TASK GOAL: Exactly the lines from the start of the data through the line containing "Geschäftskunden vom Verlag der Spielleute" should be output, with both ends kept and nothing added.

MATERIAL FOR THIS TASK:
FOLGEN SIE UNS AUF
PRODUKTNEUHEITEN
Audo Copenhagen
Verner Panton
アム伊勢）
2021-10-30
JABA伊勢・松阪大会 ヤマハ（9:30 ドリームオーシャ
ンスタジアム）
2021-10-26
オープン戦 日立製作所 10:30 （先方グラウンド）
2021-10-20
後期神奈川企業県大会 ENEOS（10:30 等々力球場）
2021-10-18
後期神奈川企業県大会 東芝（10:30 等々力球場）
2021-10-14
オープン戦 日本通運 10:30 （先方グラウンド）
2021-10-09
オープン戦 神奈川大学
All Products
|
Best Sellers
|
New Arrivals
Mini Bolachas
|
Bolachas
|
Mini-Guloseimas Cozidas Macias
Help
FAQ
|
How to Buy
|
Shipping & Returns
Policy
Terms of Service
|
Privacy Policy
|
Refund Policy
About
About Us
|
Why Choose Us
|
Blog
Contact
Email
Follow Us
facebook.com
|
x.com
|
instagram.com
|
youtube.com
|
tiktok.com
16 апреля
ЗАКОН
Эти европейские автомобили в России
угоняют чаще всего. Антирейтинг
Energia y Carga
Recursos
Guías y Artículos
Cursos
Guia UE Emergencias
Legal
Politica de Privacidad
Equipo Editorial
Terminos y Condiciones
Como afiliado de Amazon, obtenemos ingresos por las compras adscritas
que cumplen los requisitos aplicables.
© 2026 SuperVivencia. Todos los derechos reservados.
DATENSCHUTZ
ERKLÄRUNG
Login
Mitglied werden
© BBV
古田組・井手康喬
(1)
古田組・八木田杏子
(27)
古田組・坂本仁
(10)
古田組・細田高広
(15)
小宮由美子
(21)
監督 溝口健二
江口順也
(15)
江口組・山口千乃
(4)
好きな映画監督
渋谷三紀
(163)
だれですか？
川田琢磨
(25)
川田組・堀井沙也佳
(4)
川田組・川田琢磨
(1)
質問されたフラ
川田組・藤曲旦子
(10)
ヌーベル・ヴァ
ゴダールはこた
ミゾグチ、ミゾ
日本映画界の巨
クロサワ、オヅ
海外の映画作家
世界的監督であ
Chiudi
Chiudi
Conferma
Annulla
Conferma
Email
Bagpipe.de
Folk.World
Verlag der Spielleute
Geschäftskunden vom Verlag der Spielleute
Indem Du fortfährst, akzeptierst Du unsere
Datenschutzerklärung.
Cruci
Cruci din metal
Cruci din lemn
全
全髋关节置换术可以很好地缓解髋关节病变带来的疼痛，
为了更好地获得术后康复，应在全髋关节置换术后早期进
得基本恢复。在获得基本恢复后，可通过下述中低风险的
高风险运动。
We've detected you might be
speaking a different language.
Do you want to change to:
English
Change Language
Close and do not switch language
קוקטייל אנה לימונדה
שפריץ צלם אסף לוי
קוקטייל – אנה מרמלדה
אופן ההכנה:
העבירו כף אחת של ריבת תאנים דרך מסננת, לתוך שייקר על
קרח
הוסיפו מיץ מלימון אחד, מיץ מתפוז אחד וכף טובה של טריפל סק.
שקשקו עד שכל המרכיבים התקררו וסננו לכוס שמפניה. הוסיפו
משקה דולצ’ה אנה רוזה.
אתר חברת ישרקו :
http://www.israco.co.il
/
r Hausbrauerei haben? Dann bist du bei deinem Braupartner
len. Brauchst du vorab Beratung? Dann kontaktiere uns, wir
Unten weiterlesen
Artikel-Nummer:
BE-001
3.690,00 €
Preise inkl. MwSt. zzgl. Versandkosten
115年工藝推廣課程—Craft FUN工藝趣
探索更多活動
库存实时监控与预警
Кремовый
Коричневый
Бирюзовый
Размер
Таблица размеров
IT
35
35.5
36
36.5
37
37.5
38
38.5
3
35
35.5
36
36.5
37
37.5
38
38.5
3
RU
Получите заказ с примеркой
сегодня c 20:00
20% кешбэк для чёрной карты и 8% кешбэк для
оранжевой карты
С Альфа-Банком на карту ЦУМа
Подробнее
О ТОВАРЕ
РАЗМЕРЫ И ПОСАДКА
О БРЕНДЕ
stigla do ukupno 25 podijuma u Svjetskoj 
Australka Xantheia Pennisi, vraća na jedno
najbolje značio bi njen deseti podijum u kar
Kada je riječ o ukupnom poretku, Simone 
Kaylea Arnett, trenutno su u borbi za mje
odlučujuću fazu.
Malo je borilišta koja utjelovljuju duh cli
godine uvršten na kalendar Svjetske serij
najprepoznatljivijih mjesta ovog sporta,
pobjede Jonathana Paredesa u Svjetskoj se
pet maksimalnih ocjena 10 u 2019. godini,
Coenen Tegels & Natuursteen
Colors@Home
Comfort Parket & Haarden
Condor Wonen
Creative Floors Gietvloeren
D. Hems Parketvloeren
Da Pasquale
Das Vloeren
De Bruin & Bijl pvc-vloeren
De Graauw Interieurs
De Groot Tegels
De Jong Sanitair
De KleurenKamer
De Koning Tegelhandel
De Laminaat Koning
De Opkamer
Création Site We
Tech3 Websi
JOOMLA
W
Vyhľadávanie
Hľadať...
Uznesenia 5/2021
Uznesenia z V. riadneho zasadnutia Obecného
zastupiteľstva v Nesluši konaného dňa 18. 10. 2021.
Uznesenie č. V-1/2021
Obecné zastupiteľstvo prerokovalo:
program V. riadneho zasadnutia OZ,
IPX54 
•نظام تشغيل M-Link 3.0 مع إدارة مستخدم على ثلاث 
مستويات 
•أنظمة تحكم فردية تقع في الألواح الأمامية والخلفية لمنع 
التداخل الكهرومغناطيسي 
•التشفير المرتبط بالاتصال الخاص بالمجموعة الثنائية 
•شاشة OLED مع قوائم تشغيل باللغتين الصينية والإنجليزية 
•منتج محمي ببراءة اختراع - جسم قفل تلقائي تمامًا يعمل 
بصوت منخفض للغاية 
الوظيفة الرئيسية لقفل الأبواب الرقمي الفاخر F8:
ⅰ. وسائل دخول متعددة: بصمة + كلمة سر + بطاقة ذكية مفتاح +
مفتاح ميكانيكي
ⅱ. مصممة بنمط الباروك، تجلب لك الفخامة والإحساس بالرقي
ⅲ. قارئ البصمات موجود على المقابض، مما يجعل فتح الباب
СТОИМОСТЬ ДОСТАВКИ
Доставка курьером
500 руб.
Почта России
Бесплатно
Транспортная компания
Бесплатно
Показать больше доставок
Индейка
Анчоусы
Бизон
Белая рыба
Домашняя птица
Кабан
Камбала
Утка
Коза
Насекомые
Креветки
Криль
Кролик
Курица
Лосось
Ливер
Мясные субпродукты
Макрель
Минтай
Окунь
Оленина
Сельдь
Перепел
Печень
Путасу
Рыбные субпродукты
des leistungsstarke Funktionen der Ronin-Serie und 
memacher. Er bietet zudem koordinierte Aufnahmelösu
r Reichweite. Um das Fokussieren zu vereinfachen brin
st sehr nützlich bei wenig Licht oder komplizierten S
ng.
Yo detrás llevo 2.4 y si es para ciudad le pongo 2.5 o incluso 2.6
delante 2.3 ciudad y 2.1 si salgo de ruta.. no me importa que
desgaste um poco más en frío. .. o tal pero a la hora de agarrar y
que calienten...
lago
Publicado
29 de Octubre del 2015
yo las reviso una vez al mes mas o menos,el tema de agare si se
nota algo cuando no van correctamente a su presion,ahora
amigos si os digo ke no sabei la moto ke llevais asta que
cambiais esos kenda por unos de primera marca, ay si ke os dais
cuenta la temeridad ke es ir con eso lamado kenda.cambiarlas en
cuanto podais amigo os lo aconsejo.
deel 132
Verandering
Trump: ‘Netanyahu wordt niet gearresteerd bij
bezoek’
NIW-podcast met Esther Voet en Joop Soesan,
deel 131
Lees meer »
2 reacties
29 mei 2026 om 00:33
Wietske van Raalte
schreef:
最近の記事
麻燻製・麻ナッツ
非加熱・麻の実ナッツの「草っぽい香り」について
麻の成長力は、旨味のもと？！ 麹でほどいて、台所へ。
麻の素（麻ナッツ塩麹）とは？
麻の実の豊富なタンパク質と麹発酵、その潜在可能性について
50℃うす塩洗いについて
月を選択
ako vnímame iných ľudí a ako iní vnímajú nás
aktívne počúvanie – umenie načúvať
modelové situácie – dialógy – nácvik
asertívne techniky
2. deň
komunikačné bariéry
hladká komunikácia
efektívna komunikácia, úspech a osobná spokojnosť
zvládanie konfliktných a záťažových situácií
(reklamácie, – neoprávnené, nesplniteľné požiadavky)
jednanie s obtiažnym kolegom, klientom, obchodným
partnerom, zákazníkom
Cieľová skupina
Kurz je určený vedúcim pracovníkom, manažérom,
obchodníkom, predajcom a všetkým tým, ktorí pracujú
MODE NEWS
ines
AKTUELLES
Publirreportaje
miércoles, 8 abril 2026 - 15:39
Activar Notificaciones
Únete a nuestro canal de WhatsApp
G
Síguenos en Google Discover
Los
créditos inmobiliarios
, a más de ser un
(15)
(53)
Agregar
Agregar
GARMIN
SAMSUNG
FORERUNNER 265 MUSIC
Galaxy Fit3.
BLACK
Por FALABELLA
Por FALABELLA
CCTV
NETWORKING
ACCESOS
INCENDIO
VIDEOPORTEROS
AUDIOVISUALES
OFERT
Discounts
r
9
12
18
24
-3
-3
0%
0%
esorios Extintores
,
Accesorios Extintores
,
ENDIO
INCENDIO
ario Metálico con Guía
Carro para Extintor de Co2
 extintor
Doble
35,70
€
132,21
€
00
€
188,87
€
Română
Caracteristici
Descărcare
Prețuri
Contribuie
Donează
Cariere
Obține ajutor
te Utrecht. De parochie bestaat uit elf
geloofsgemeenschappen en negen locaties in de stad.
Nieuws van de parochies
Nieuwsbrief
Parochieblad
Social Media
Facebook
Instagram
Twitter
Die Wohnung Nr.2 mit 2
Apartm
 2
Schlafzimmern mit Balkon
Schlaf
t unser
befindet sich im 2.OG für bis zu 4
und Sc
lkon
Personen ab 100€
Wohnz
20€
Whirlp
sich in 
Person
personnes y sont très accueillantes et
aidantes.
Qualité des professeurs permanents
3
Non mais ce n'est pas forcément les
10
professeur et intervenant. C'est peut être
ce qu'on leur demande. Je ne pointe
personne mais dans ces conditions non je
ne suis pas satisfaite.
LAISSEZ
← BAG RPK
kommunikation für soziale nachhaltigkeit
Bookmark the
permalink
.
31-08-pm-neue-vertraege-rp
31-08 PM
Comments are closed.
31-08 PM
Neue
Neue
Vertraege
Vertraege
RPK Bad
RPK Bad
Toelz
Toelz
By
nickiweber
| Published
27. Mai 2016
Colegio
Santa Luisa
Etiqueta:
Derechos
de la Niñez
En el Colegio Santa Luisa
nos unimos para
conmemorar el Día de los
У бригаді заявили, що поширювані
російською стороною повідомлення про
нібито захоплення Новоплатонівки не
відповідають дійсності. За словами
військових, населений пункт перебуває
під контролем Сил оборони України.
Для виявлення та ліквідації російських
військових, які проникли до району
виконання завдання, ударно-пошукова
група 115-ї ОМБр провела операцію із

EXERCISE OUTPUT:
FOLGEN SIE UNS AUF
PRODUKTNEUHEITEN
Audo Copenhagen
Verner Panton
アム伊勢）
2021-10-30
JABA伊勢・松阪大会 ヤマハ（9:30 ドリームオーシャ
ンスタジアム）
2021-10-26
オープン戦 日立製作所 10:30 （先方グラウンド）
2021-10-20
後期神奈川企業県大会 ENEOS（10:30 等々力球場）
2021-10-18
後期神奈川企業県大会 東芝（10:30 等々力球場）
2021-10-14
オープン戦 日本通運 10:30 （先方グラウンド）
2021-10-09
オープン戦 神奈川大学
All Products
|
Best Sellers
|
New Arrivals
Mini Bolachas
|
Bolachas
|
Mini-Guloseimas Cozidas Macias
Help
FAQ
|
How to Buy
|
Shipping & Returns
Policy
Terms of Service
|
Privacy Policy
|
Refund Policy
About
About Us
|
Why Choose Us
|
Blog
Contact
Email
Follow Us
facebook.com
|
x.com
|
instagram.com
|
youtube.com
|
tiktok.com
16 апреля
ЗАКОН
Эти европейские автомобили в России
угоняют чаще всего. Антирейтинг
Energia y Carga
Recursos
Guías y Artículos
Cursos
Guia UE Emergencias
Legal
Politica de Privacidad
Equipo Editorial
Terminos y Condiciones
Como afiliado de Amazon, obtenemos ingresos por las compras adscritas
que cumplen los requisitos aplicables.
© 2026 SuperVivencia. Todos los derechos reservados.
DATENSCHUTZ
ERKLÄRUNG
Login
Mitglied werden
© BBV
古田組・井手康喬
(1)
古田組・八木田杏子
(27)
古田組・坂本仁
(10)
古田組・細田高広
(15)
小宮由美子
(21)
監督 溝口健二
江口順也
(15)
江口組・山口千乃
(4)
好きな映画監督
渋谷三紀
(163)
だれですか？
川田琢磨
(25)
川田組・堀井沙也佳
(4)
川田組・川田琢磨
(1)
質問されたフラ
川田組・藤曲旦子
(10)
ヌーベル・ヴァ
ゴダールはこた
ミゾグチ、ミゾ
日本映画界の巨
クロサワ、オヅ
海外の映画作家
世界的監督であ
Chiudi
Chiudi
Conferma
Annulla
Conferma
Email
Bagpipe.de
Folk.World
Verlag der Spielleute
Geschäftskunden vom Verlag der Spielleute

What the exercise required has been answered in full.